La fretta di Renzi è tutta legata alla sua necessità di portare il Paese al voto nella prossima primavera. Il premier, infatti, sa bene che le cose andranno molto diversamente da come le ha promesse e sa altrettanto bene che la gente e l’opinione pubblica, sempre di più, capiranno illusioni e favole.
Come se non bastasse, il presidente del Consiglio conosce la volontà di Napolitano di anticipare la fine del suo mandato e, in questo senso, non è da escludere che l’annuncio possa avvenire con il messaggio di fine anno, che coinciderebbe con la fine del semestre europeo a guida italiana. Dunque, per Renzi la parola d’ordine è correre, portare a casa qualche riforma pur rabberciata, evitando che il tempo demolisca il consenso artificiale ottenuto alle elezioni europee.
Il favoloso 41 per cento comincia a essere eroso passo dopo passo, con il concretizzarsi del fallimento delle promesse: il Paese va peggio, le tasse aumentano e il debito pure. In questo quadro e avendo contro l’unica opposizione dei dissidenti del suo partito, il premier non può rischiare a lungo, visto che ha deciso di giocarsi la faccia.
Del resto, ottenuto il via libera da Berlusconi, con una maggioranza di Governo totalmente appiattita su lui, con Grillo in piena confusione e il resto del Parlamento sparpagliato e sfilacciato, Renzi sa di avere buon gioco per fare qualche piccola riforma. Questo gli consentirebbe di dare spunto a Napolitano per ritenere concluso il mandato, oltreché di fare i soliti annunci di grandi risultati ottenuti.
Insomma, tutto studiato e analizzato per arrivare alle politiche il prossimo anno, con un presidente della Repubblica nuovo, che come primo atto scioglierebbe le Camere, con un parametro riformato seppure in peggio, con un consenso ancora sufficiente.
Ma, in questo esercizio di tecnica politica, esistono delle pericolose variabili.
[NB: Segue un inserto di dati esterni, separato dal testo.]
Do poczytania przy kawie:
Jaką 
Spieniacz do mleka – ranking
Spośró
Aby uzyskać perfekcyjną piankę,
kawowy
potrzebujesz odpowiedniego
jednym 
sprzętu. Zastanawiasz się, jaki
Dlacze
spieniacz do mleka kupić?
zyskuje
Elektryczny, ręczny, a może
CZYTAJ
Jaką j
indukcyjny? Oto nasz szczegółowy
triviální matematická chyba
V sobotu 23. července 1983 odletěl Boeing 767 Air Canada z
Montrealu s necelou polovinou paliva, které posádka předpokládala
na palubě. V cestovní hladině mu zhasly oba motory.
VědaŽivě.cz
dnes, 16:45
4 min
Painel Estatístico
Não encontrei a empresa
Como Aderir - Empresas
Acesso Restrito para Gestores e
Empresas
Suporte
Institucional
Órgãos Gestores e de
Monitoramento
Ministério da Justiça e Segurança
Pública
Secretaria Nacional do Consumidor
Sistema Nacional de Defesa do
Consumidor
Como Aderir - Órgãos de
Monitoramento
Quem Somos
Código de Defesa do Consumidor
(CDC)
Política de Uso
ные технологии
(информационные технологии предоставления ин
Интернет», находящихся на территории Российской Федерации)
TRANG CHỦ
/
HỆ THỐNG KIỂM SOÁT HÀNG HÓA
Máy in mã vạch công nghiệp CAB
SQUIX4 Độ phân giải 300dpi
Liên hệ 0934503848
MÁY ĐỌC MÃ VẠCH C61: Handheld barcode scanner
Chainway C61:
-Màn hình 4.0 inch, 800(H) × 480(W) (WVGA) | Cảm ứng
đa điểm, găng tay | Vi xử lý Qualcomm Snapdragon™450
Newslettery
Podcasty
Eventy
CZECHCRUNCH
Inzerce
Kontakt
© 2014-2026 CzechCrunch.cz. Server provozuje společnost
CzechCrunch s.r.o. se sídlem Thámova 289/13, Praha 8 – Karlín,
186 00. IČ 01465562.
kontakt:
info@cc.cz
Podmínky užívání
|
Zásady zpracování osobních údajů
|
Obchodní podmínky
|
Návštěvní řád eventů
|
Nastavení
Innanzitutto l’atteggiamento dell’Europa, poi il precipitare dei conti, che aprirebbe la strada a una manovra correttiva tassativamente esclusa con spavalderia, dallo stesso Renzi. Una posizione negativa della Ue nel semestre italiano e un nuovo intervento sui conti, sbugiarderebbero inequivocabilmente la baldanza del giovane Matteo, mettendolo in crisi con gli italiani e con i dissidenti del suo partito. Il risultato sarebbe di andare alle elezioni, ma con la grande paura di sbatterci contro, a favore del centrodestra o di una coalizione che lo escluderebbe.
In buona sostanza, il premier pensa al suo futuro, piuttosto che a quello del Paese ed è la ragione per la quale i provvedimenti presi sono stati utili a consentirgli annunci e niente più. Più tasse, meno lavoro, più debito, meno crescita, più disagio meno iniziative e siamo entrati nella seconda metà del 2014.
L’ossessione della gente verso il fisco e le sue persecuzioni aumentano, la mancanza di credito al consumo persiste, la domanda interna si contrae ulteriormente e gli interessi, prima o poi, saliranno. Il rapporto tra gente e istituzioni, Agenzia delle entrate e contribuenti, imprese e sistema, peggiora progressivamente.
Questo è il quadro e il tempo per rimediare è sempre meno. Così c’è da augurarsi che nel calcolo del premier esistano queste realtà, perché se non ci fossero, resterebbe la strada di una pericolosa e definitiva deriva, per le famiglie, le aziende e per il Paese.